Many firms in pre-recessionary times have not been so diligent, opting for “lift and shift” outsourcing engagements whereby they transfer job functions from onshore staff to lower-cost offshore labor, with limited upfront process re-engineering.  Inefficiencies are magnified several times over in an outsourced model, and customers must focus on a 72 month program of transforming process, investing in new technology platforms, and not a short-term 24 month “cost take-out” exercise, where they leverage a service provider to take on their back-office baggage and grant them cost-savings.

While large enterprises are clearly focused on improving their processes during outsourcing, only a third of mid-sized companies ($750m – $3bn annual revenues) view process transformation as a very important factor, while 45% cite their need to access new skills as very important.  For example, many of AMR Research’s mid-sized clients are seeking to move into broader managed service agreements to gain better (and more cost-effective) access to application development skills, where they can develop long-term relationships with service provider talent than can work onsite with existing staff, in addition to providing low-cost support from offshore locations.

Disruption and Capital Investment are the clear impediments behind new outsourcing adoption

While the drivers behind both mid-sized and large organizations have some clear differences, the factors delaying decisions are remarkably similar (Figure 3):

While companies are tackling severe economic conditions, priorities clearly get focused on critical management decisions surrounding business focus, ensuring company stability through the volatility and uncertainty.  The upheaval of moving complex process over to third-party providers and offshore locations is a challenge we have documented many times at AMR.

In many cases, the recession has brought caution to many firms when it comes to outsourcing, and has generated a lot of positive behavior in our clients.  Shaving a few percentage points off the bottom-line is no longer the game-changer when companies are facing crucial decisions over their very survival.  Service providers all have bulging sales pipelines these days – their problem is persuading their prospects to sign contracts.  Outsourcing major pieces of companies’ support operations needs to be treated in light of the next 10-15 years for a company, not solely the next quarter on the balance sheet.  Hence, there can be positive sides to uncertainly and fear.
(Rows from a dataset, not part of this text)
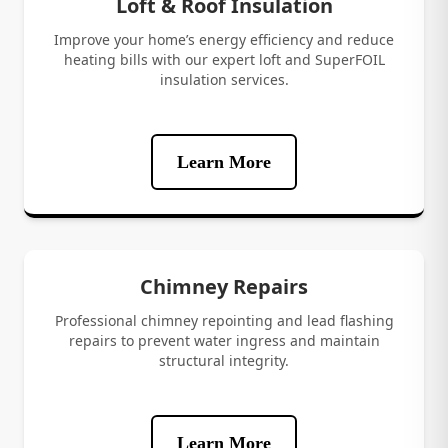
Loft & Roof Insulation
Improve your home’s energy efficiency and reduce
heating bills with our expert loft and SuperFOIL
insulation services.
Learn More
Chimney Repairs
Professional chimney repointing and lead flashing
repairs to prevent water ingress and maintain
structural integrity.
Learn More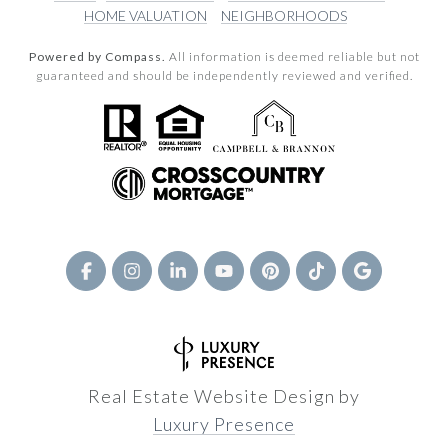
HOME VALUATION
NEIGHBORHOODS
Powered by Compass.
All information is deemed reliable but not
guaranteed and should be independently reviewed and verified.
Real Estate Website Design by
Luxury Presence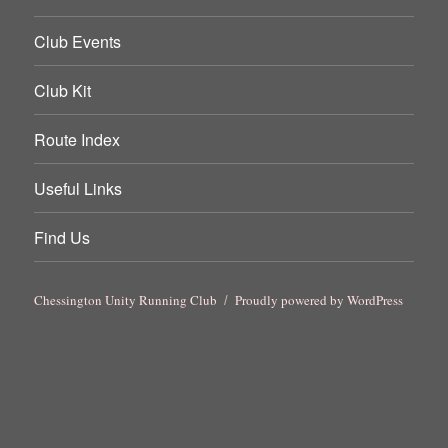
Club Events
Club Kit
Route Index
Useful Links
Find Us
Chessington Unity Running Club
Proudly powered by WordPress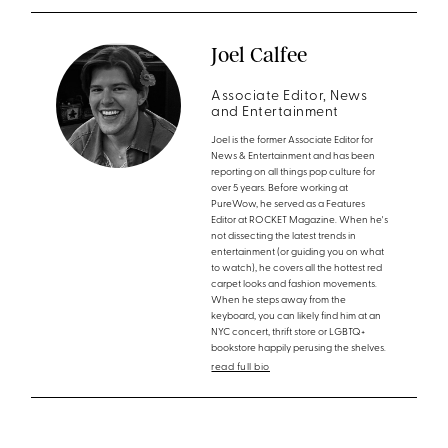
Joel Calfee
Associate Editor, News
and Entertainment
Joel is the former Associate Editor for
News & Entertainment and has been
reporting on all things pop culture for
over 5 years. Before working at
PureWow, he served as a Features
Editor at ROCKET Magazine. When he's
not dissecting the latest trends in
entertainment (or guiding you on what
to watch), he covers all the hottest red
carpet looks and fashion movements.
When he steps away from the
keyboard, you can likely find him at an
NYC concert, thrift store or LGBTQ+
bookstore happily perusing the shelves.
read full bio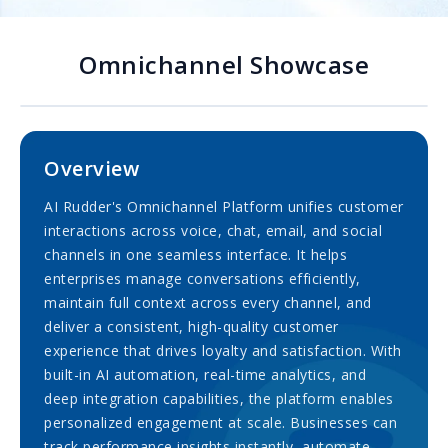
Omnichannel Showcase
Overview
AI Rudder's Omnichannel Platform unifies customer
interactions across voice, chat, email, and social
channels in one seamless interface. It helps
enterprises manage conversations efficiently,
maintain full context across every channel, and
deliver a consistent, high-quality customer
experience that drives loyalty and satisfaction. With
built-in AI automation, real-time analytics, and
deep integration capabilities, the platform enables
personalized engagement at scale. Businesses can
track performance insights instantly, automate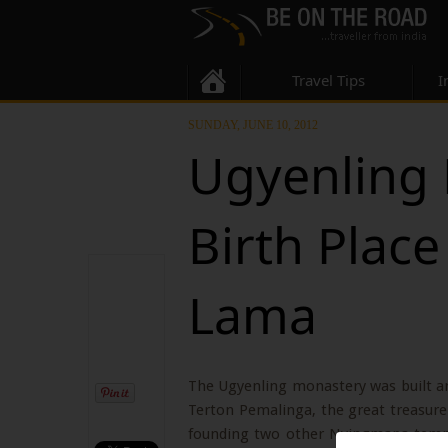
Travel Tips
I
SUNDAY, JUNE 10, 2012
Ugyenling 
Birth Place
Lama
The Ugyenling monastery was built a
Terton Pemalinga, the great treasure 
founding two other Nyingmapa temples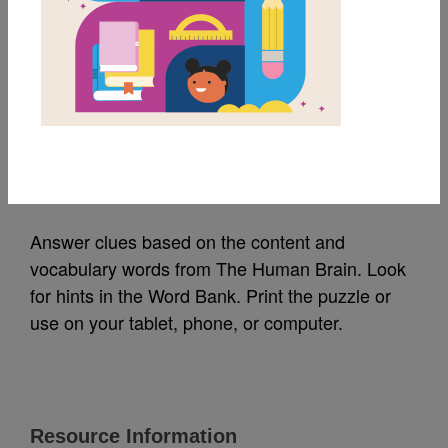
MY FAVORITES
The Human Brain:
Criss Cross
Source
Reading Is Fundamental
Answer clues based on the content and
vocabulary words from The Human Brain. Look
for hints in the Word Bank. Print the puzzle or
use on your tablet, phone, or computer.
Resource Information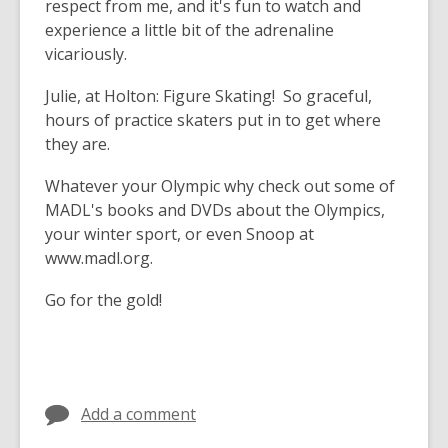
respect from me, and it's fun to watch and
experience a little bit of the adrenaline
vicariously.
Julie, at Holton:
Figure Skating! So graceful,
hours of practice skaters put in to get where
they are.
Whatever your Olympic why check out some of
MADL's books and DVDs about the Olympics,
your winter sport, or even Snoop at
www.madl.org.
Go for the gold!
Add a comment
Surprisingly, barely a fifth of enterprises state that jobs moving outside of the country in an important inhibitor behind outsourcing, which doesn’t reflect much of the media spotlight.  It appears that while many people can voice projectionist views, but when it comes to driving cost from their corporate bottom-line it’s a different story.

What next for the Outsourcing Industry?

As the fog slowly lifts from the recession, companies are focusing more than ever on cost-containment and outsourcing clearly is a vehicle for driving out expense from the bottom line. 

However, it needs to be combined with ongoing business transformation initiatives, and too many companies in the past have tried to exploit outsourcing to take out too much cost too quickly and been made to pay the penalty.  Our data clearly indicates outsourcing will be (and already is) coming back with double-digit growth over the next few months, however, we do not expect to see as many mega-deals as yesteryear.  They will be largely cautious, smaller-scope engagements, focused on lower up-front capital expenditure, supported by low-cost offshore and nearshore resources.  The advent of SaaS/BPO promises to help deliver these principles, but we’re only at the beginning of the new wave of Opex-based outsourcing delivery.